RB/WR/TE Streamers: Week 13

Brandon Miller features his priority RB/WR/TE streamers for Week 13.

Week 13 serves a number of purposes every year depending on where your team currently sits in the standings, so as always, it is vital to adjust your roster moves to suit your team-specific needs. For some, the playoffs will start early as you battle just to make it into the postseason. Naturally, your focus should be on players that can help you win now and worry about the playoffs next week. On the other hand, if you are fortunate enough to have a playoff spot locked up already, you will want to prioritize roster depth, backing up your key contributors with high-end handcuffs, and picking up defenses with cushy playoff matchups against struggling offenses.

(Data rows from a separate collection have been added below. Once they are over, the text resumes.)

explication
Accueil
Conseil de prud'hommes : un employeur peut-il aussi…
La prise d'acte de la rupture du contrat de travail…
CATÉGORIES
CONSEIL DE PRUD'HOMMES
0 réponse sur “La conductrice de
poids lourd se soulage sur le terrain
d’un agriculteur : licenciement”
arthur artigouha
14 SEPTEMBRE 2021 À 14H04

With a rare Wednesday afternoon game in Week 12, the typical waiver schedule is out of whack heading into Week 13. That said, the roster-percentages of players featured in this week’s article could change significantly depending on when your league’s waivers run (all players below are under 65%-rostered as of 12/03/20). If the priority names featured are already rostered, make sure to check the “other names to consider” sections to fill out your lineup. Regardless of where your team falls in the playoff picture, here are a few of my top RB/WR/TE streamers that I feel can power you to the finish line.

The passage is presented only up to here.